前回に引き続き、5月15日の総合ビジネス情報サイト「現代ビジネス」に掲載されていた、『「世帯年収300万円台」家庭出身の東大生が痛感した「体験格差」の厳しい現状』と題する記事の内容を追っていきたいと思います。
若者たちがしばしば口にするようになった「親ガチャ」なる言葉。その本質的な意味に関し、同記事は、公益社団法人チャンス・フォー・チルドレン代表理事の今井悠介氏の近著「体験格差」(講談社現代新書)の一部を紹介しています。
子供たちが成長の過程でその心身に刻む「体験」の量や質の違い。そうした体験の格差が、子供たちの将来にも大きな影響を与える時代が訪れていると今井氏はこの著書で指摘しています。
ここでいう「体験」とは、ピアノや水泳、サッカーなどの習い事だけでなく、旅行に行ったり、自治体の活動に参加したりすることも含むもの。恐ろしいことに、資金力の差によって生じる「経験値の差」は、学力にも影響しかねないというのが氏の認識です。
世帯年収別にスポーツ系と文化系のそれぞれについての参加率を見ると、どの年収でもスポーツ系のほうが文化系よりも高い参加率となっている由。また、スポーツ系でも文化系でも、世帯年収が高いほど参加率が高くなっていると氏は指摘しています。
具体的には、まずスポーツ系では、年収300万円未満の家庭で36.5%の参加率であるのに対し、600万円以上の家庭では59.8%と1.6倍を超える格差となっているとのこと。同様に文化系でも、300万円未満の家庭では17.6%の参加率である一方で、600万円以上の家庭で31.4%と、1.8倍近くの格差となっているという話です。

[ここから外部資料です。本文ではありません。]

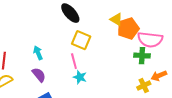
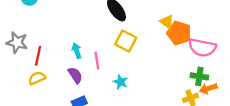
orange pentagon: (128, 28) -> (179, 33), turned 30
green cross: (142, 56) -> (199, 76), moved
pink line: (74, 61) -> (97, 61), moved

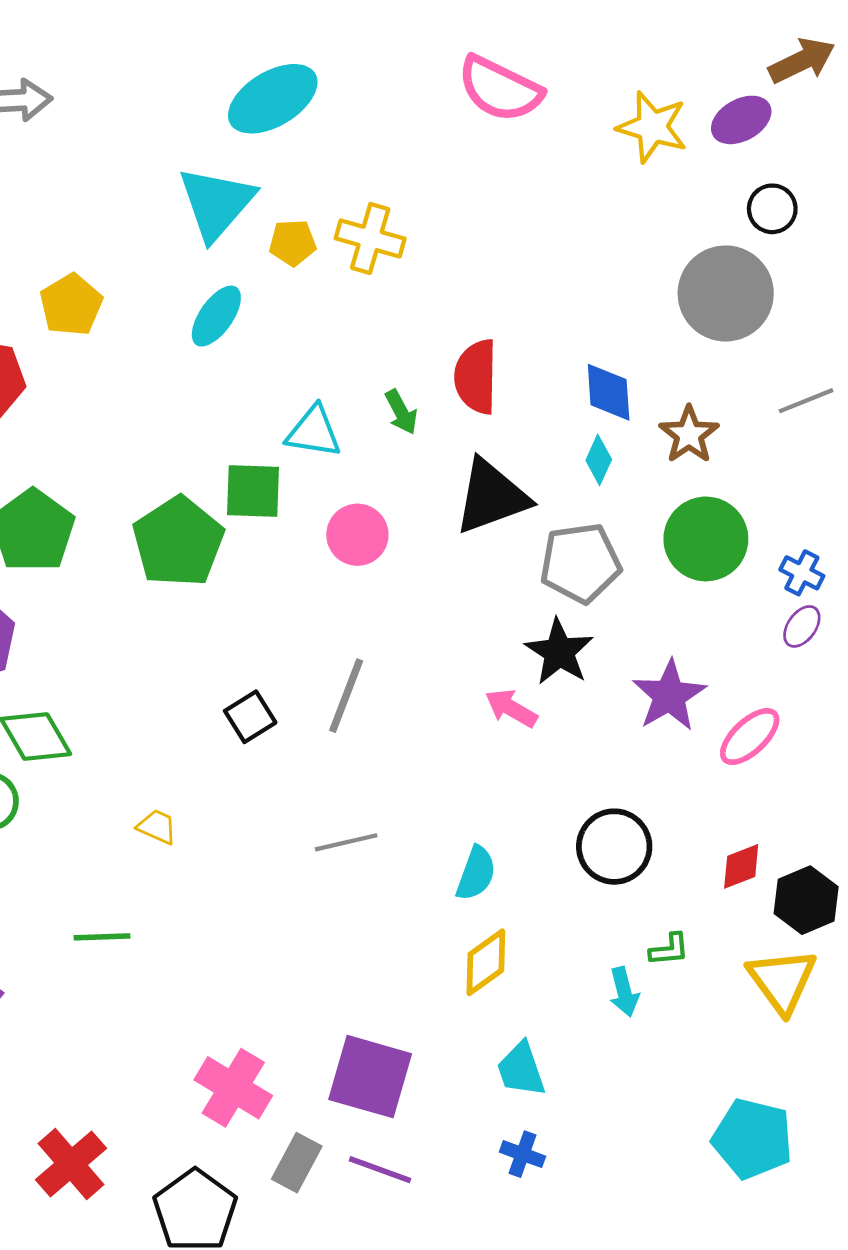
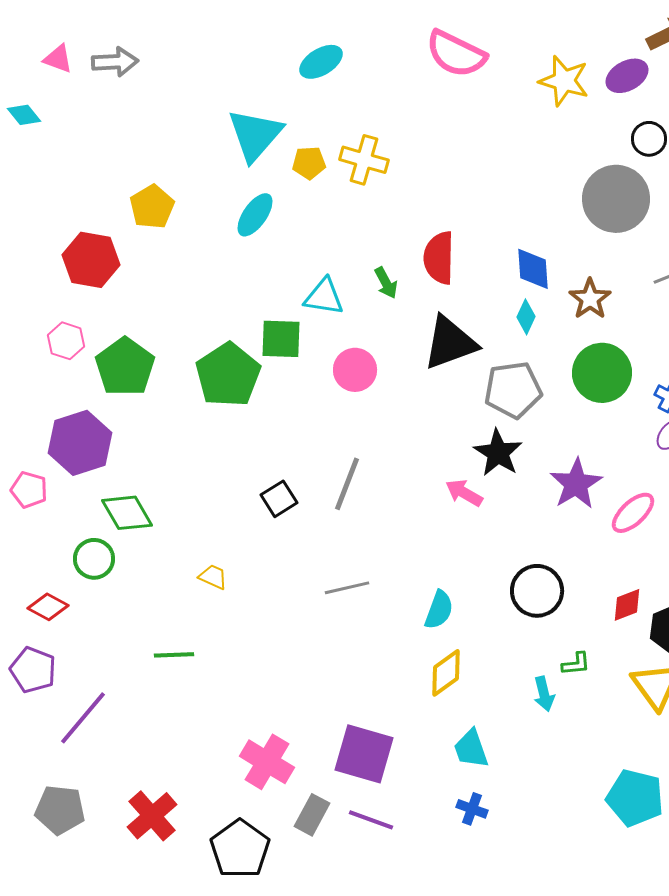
cyan ellipse: (273, 99) -> (321, 62), moved, size x0.7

文化系の「体験」では、音楽の参加率が最も高く、それに習字・書道が続く形となっているとのこと。世帯年収間での参加率の格差についても、音楽の方が習字・書道よりも大きくなっているということであり、様々な費用が掛かる音楽にその差が現れやすいようです。
確かに明治の昔から、「ピアノを弾ける」というのは「お嬢さん」だったことの証のようなもの。貧乏人の倅がそろばん塾や習字の先生に通う一方で、良家の子女や深窓の令嬢は、教養のひとつとしてピアノやバイオリンくらいは嗜んでいるのが「あたりまえ」なのでしょう。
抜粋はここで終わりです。